Fable Knows. AI & Tech, decoded
AI News

GPT-5.5-Cyber: 7 Powerful Upgrades Beating Mythos 5 in 2026

By Ved Vyas June 22, 2026 11 min read
GPT-5.5-Cyber CyberGym benchmark results beating Mythos 5 in 2026
GPT-5.5-Cyber CyberGym benchmark results beating Mythos 5 in 2026

OpenAI’s GPT-5.5-Cyber model just took back the security crown, and the fixing pipeline matters more than the score.

On June 22, 2026, OpenAI stopped pretending the hard part of cybersecurity was finding bugs. The hard part is fixing them. That single reframing is what makes the full release of GPT-5.5-Cyber matter more than its benchmark scores, and the scores are already loud enough to start a fight.

Here is the short version before the detail. OpenAI expanded its Daybreak program with the complete version of GPT-5.5-Cyber, a rebuilt Codex Security plugin, a new Daybreak Cyber Partner Program, and an open-source rescue mission called Patch the Planet. The model now posts the highest single-model CyberGym score OpenAI has ever recorded. And quietly, on that same benchmark, GPT-5.5-Cyber edged past Anthropic’s Mythos 5. That last part is the story almost nobody is putting in the headline.

What GPT-5.5-Cyber Actually Is

GPT-5.5-Cyber is a specialized, more permissive variant of GPT-5.5 built for one job: serious, authorized defensive security work. The first preview, released to vetted organizations back on May 7, mostly existed to cut down on annoying refusals. Security engineers were tired of a general model treating “analyze this malware sample” like a request to commit a crime.

This full release goes much further than refusal-trimming. It keeps GPT-5.5’s general intelligence and long-task stamina, then layers on the ability to chew through huge codebases, trace whether a vulnerable function is actually reachable, validate the issue in a controlled environment, write a patch, test that patch, and hand a human reviewer clean evidence. The point is not to flood your inbox with more findings. The point is to walk the whole remediation loop end to end.
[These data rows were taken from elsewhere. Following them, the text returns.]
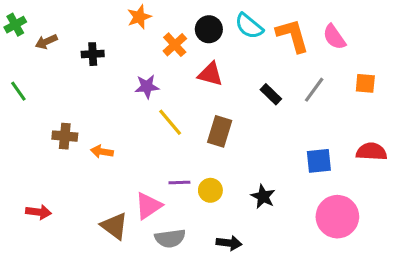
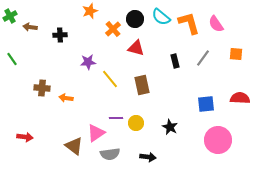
brown arrow: (46, 42) -> (30, 27), turned 32
purple star: (147, 87) -> (88, 62), moved
black rectangle: (271, 94) -> (175, 61), turned 32
brown rectangle: (220, 131) -> (142, 85), turned -30

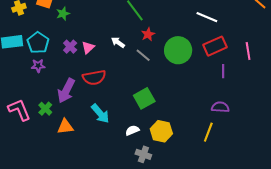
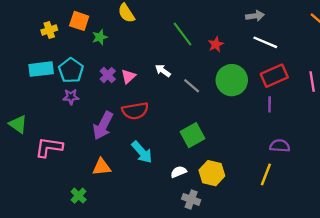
red star: (148, 34) -> (216, 44), moved
purple line: (223, 71) -> (270, 104), moved
green cross: (45, 109) -> (79, 196), moved
pink L-shape: (19, 110) -> (49, 147), turned -60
OpenAI is not handing this out freely, and that is deliberate. GPT-5.5-Cyber stays inside a limited release for verified defenders working under the Trusted Access for Cyber program. For most teams, OpenAI still recommends plain GPT-5.5 with Trusted Access plus Codex Security as the starting point. The cyber-tuned model is reserved for people whose authorized work genuinely needs more capability and more permissiveness, paired with stronger verification, monitoring, scoped controls, and review.

If you have been tracking how labs gate their strongest reasoning systems, this mirrors the access tiering we covered in our breakdown of [the latest frontier model releases](INTERNAL: GLM-5.2 benchmarks). Capability is no longer the only lever. Who gets to touch it is becoming just as important.

The Benchmark Numbers Worth Memorizing

Benchmarks are not the whole truth, but they set the conversation, so let me lay them out plainly.

On CyberGym, which checks whether an agent can reproduce known vulnerabilities inside real software environments, GPT-5.5-Cyber reached 85.6% in single-model evaluations. Standard GPT-5.5 sits at 81.8%. OpenAI calls this the highest CyberGym result it has measured from any single model, and that wording matters because it is a direct shot across the bow at the competition.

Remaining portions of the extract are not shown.